● Problem description
Your task is to copy every line of the records below that contains "mais".

● Data extract

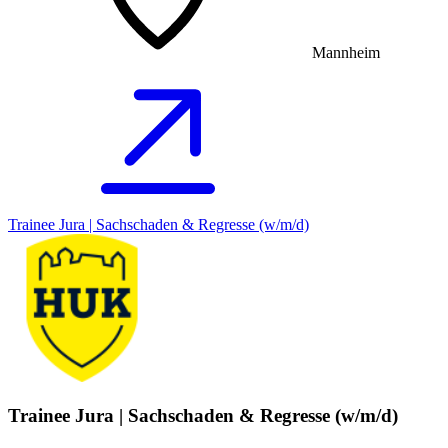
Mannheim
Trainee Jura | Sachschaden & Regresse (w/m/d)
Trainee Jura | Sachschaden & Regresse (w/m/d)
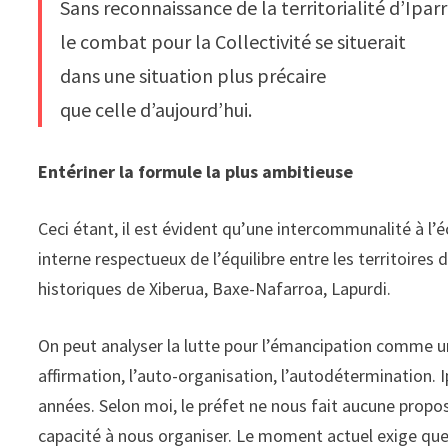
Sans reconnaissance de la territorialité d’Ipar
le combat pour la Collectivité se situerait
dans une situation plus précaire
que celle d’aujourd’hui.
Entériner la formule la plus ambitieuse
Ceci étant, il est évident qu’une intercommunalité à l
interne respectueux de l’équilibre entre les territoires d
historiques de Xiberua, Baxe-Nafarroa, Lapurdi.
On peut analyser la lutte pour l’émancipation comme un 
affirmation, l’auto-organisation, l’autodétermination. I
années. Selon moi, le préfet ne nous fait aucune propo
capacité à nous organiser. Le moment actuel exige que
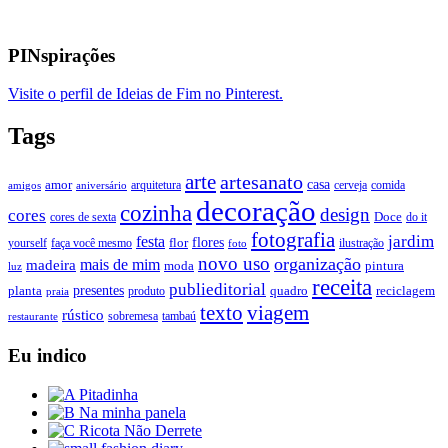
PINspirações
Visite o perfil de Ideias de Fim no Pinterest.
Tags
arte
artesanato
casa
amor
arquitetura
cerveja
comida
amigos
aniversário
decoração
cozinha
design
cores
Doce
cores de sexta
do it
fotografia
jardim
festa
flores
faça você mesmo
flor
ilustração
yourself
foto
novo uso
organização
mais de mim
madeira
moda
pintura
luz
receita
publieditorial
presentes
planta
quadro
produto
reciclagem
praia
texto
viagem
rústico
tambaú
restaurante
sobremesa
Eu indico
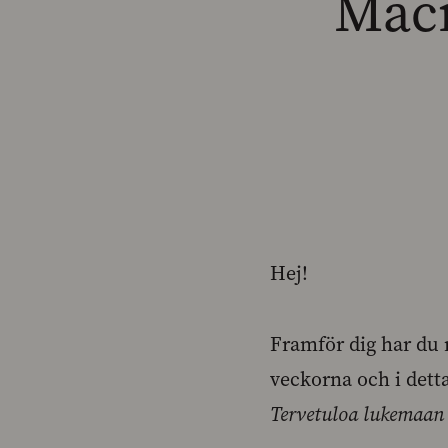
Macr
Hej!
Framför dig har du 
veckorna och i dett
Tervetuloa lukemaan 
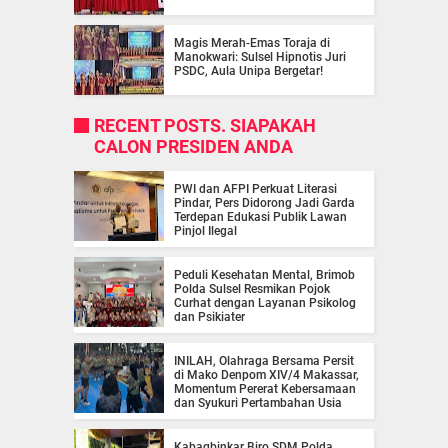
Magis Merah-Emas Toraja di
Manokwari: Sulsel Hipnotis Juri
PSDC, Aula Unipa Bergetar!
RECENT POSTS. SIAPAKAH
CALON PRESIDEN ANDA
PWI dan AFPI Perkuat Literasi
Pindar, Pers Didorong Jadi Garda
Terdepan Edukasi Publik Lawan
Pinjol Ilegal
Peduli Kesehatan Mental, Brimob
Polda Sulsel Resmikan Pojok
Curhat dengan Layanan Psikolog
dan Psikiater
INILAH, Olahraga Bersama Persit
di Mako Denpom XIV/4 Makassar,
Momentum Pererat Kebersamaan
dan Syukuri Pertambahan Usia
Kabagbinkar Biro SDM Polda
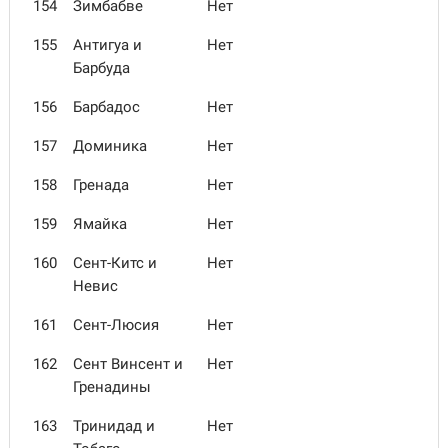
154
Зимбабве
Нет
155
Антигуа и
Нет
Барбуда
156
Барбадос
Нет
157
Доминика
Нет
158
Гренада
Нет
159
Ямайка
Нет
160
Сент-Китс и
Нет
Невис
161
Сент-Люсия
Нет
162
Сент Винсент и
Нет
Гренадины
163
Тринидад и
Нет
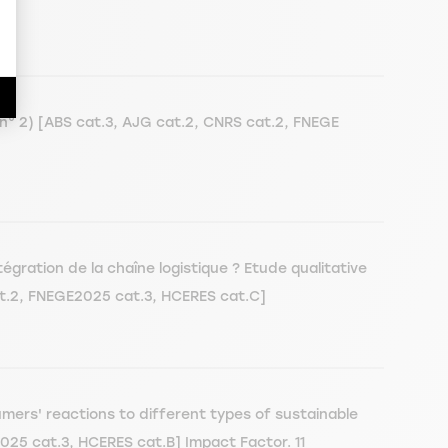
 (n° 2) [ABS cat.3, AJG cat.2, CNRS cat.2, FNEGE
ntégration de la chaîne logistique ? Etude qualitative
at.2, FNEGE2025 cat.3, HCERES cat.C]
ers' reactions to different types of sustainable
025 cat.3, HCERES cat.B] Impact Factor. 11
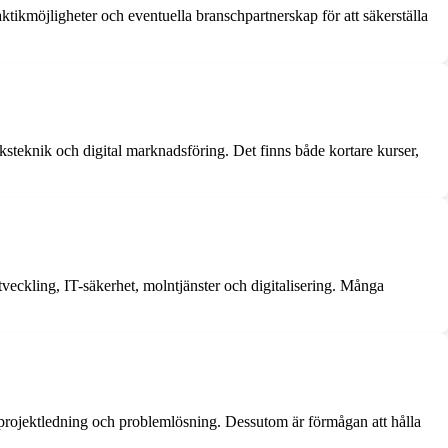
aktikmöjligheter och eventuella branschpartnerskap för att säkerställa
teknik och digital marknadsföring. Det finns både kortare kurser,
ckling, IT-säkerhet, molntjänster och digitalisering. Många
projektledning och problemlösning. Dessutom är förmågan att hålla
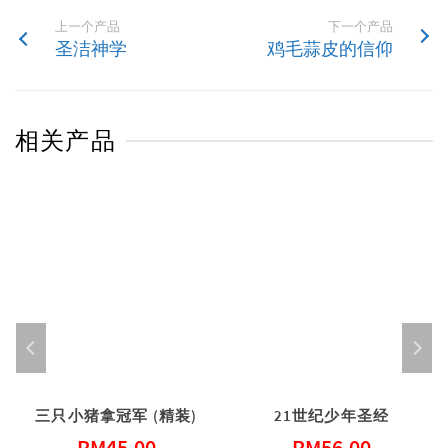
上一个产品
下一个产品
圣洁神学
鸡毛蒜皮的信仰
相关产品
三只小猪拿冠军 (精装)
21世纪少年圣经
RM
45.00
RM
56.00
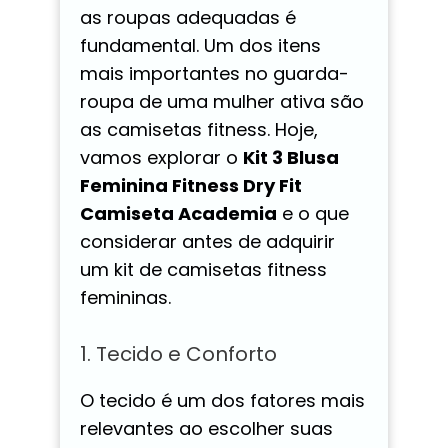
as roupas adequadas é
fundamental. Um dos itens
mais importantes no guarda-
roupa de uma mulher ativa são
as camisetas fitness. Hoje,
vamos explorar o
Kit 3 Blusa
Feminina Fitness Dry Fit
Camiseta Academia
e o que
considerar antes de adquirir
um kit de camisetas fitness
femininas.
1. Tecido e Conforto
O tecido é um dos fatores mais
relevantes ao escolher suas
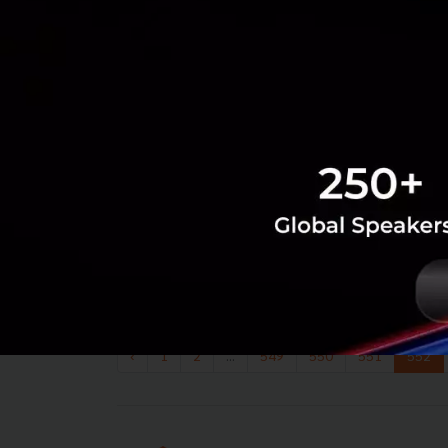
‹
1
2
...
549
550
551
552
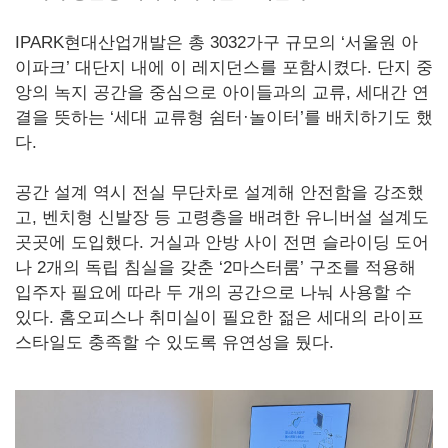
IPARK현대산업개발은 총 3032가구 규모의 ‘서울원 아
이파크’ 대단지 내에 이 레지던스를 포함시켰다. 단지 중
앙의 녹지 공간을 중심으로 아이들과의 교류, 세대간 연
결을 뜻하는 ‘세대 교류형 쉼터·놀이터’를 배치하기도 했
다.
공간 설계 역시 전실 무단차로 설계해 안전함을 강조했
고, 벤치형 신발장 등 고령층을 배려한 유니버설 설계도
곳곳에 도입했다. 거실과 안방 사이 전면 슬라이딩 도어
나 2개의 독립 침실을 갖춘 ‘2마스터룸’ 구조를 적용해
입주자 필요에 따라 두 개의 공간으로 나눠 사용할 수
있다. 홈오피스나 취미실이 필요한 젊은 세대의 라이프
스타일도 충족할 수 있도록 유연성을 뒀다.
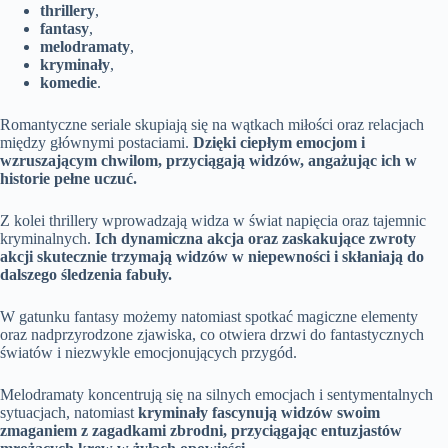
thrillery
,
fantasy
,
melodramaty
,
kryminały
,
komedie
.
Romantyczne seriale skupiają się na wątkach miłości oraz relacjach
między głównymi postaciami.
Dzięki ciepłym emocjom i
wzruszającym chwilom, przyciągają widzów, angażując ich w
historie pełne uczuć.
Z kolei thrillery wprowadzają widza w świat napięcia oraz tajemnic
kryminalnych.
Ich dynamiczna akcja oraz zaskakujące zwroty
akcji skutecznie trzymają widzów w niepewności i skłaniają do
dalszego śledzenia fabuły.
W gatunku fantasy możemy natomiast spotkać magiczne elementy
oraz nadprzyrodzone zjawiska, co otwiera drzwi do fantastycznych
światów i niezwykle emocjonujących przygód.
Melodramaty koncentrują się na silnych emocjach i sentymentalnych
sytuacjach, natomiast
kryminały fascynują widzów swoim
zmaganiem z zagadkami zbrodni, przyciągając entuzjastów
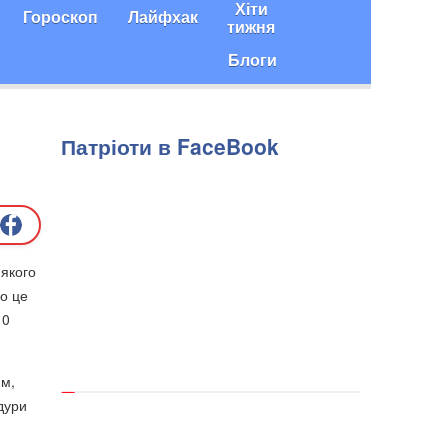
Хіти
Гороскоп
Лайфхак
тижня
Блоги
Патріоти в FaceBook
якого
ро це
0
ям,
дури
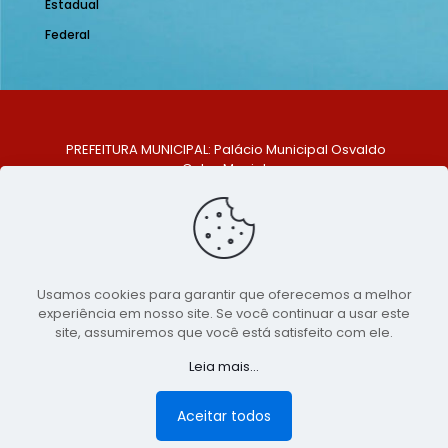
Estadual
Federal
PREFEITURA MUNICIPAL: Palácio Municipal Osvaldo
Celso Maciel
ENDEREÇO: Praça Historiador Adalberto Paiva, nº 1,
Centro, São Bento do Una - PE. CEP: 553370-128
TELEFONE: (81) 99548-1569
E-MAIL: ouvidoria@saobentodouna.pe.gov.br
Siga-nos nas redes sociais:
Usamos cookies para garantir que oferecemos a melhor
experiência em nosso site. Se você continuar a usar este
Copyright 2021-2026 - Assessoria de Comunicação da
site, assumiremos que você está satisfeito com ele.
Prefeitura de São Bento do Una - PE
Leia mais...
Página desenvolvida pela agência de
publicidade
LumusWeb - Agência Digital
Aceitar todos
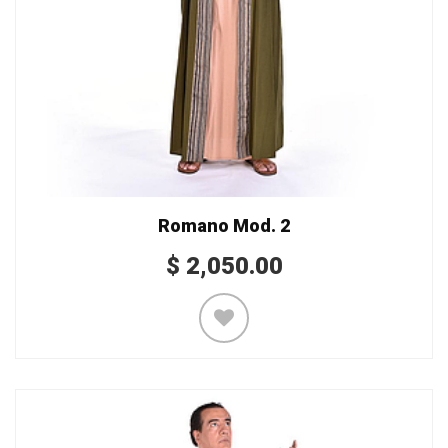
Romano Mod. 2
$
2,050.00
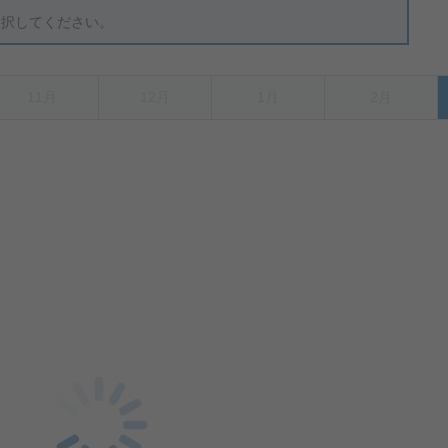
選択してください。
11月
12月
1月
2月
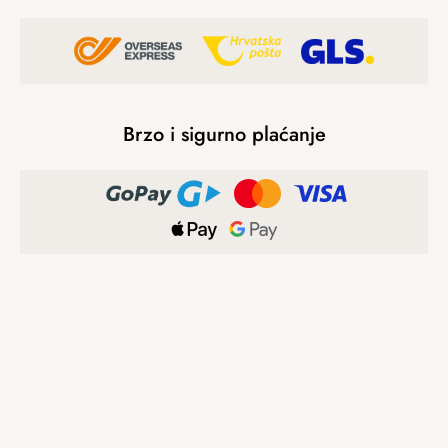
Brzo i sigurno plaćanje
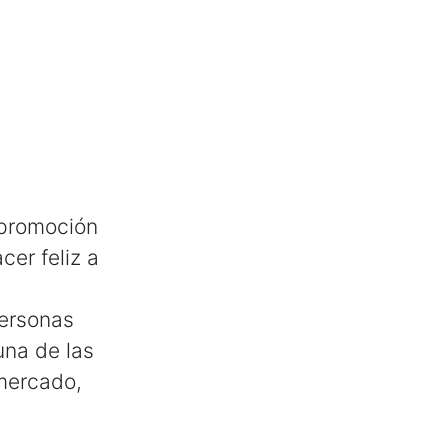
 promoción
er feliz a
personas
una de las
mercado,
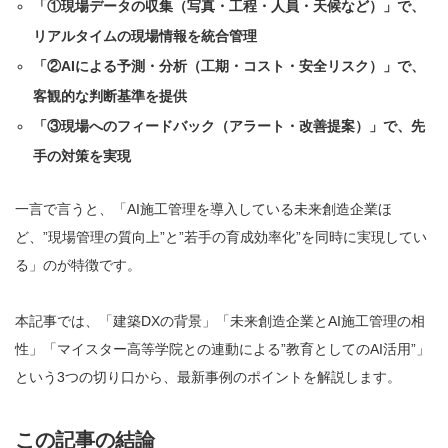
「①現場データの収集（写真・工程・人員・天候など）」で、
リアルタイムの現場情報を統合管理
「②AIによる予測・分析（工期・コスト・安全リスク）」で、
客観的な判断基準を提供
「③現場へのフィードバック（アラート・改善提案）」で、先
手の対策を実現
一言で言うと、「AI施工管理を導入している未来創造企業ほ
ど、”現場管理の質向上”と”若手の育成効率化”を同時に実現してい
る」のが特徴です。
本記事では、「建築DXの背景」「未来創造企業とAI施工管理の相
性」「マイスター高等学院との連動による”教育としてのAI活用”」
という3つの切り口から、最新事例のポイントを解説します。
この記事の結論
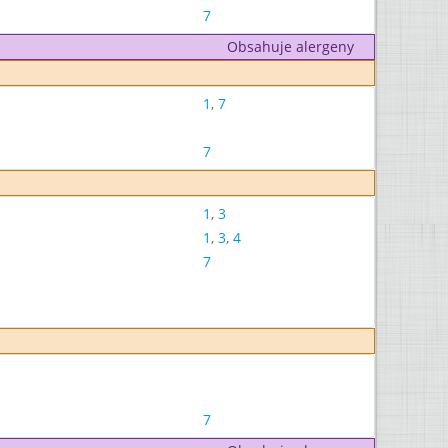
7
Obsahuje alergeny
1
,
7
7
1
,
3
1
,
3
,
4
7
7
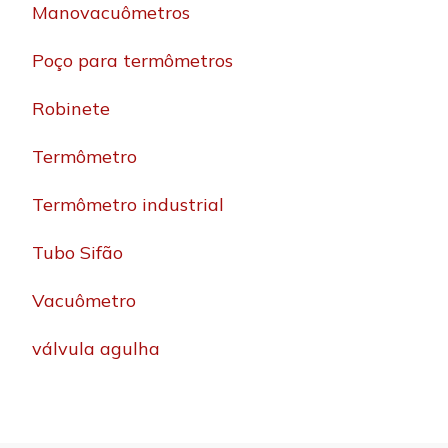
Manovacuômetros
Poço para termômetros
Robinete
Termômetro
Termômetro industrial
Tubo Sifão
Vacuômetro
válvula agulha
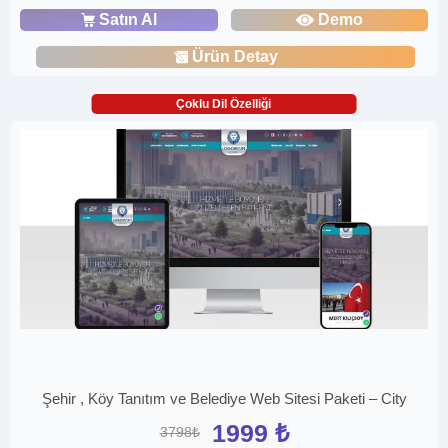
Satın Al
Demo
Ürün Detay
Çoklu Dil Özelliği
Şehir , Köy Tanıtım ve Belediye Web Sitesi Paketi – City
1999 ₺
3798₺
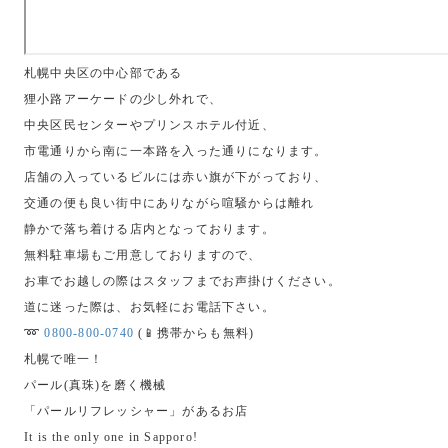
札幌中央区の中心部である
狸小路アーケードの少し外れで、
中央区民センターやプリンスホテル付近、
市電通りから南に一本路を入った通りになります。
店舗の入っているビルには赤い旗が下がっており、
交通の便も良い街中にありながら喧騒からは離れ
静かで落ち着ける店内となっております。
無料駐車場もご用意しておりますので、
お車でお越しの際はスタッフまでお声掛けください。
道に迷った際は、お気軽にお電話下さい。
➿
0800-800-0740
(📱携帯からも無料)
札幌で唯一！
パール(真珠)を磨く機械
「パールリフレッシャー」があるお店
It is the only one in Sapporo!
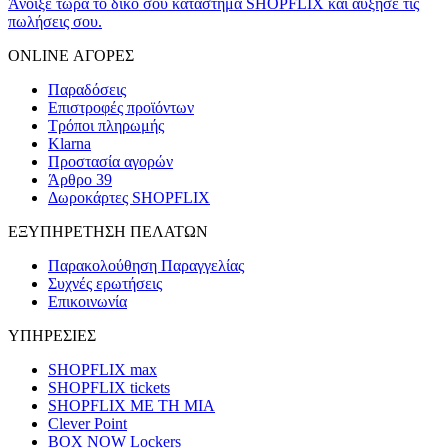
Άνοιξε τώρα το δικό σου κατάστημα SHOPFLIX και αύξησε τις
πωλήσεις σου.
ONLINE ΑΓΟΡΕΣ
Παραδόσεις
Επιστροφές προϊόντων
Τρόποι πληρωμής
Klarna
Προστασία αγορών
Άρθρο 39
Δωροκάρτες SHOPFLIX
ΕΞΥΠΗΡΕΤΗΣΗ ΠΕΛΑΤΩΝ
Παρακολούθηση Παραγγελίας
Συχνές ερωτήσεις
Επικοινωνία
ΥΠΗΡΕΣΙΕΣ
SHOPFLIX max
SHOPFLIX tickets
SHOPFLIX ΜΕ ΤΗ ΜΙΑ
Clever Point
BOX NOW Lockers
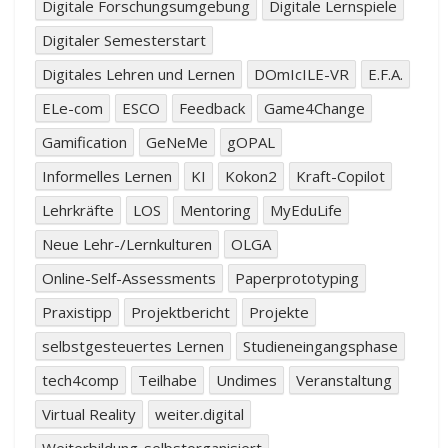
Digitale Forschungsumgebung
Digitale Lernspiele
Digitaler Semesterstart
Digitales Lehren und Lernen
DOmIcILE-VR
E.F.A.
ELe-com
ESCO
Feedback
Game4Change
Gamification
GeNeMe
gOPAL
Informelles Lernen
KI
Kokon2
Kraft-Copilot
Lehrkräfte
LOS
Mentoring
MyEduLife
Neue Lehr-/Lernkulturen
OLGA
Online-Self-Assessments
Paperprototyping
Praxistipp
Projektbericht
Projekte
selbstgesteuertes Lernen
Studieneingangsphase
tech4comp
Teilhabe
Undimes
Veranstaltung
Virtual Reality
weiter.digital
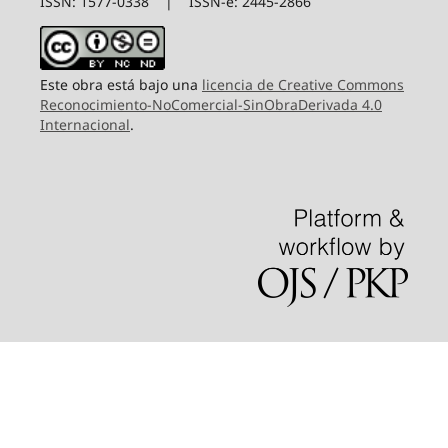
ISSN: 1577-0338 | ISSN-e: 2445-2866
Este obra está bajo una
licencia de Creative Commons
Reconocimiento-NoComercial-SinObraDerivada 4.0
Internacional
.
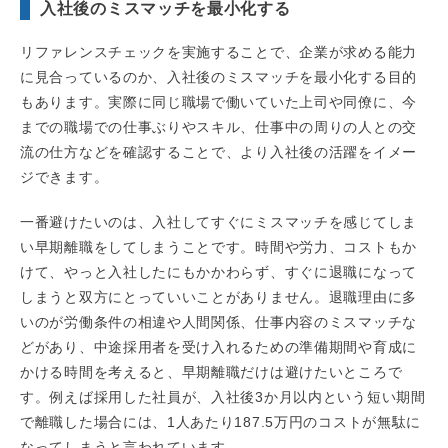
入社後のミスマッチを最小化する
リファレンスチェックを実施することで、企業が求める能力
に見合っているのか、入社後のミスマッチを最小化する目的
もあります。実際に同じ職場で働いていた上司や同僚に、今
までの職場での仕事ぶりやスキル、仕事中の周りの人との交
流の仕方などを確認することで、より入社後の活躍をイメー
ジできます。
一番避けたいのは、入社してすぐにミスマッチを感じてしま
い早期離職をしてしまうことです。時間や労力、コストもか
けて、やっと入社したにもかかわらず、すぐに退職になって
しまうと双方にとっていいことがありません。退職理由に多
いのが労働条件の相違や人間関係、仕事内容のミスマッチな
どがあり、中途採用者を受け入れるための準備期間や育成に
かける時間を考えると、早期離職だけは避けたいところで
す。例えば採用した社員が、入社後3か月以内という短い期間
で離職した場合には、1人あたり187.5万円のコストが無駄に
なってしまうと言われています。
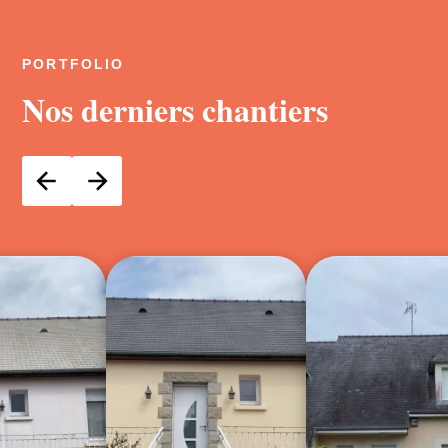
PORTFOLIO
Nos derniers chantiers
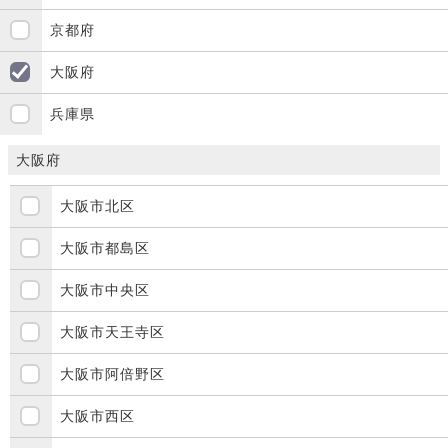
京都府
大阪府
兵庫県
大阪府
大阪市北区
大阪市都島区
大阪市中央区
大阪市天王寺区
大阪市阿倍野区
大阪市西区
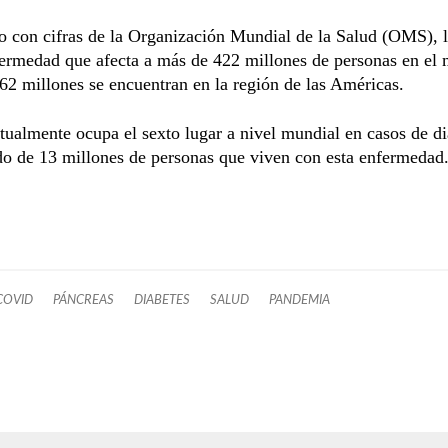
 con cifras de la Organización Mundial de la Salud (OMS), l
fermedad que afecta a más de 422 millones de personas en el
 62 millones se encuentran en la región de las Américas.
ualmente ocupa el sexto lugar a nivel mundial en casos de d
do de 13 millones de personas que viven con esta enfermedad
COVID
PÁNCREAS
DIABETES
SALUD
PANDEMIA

● Answer area
mais de mim
mais importantes no guarda-
O tecido é um dos fatores mais
Leia mais...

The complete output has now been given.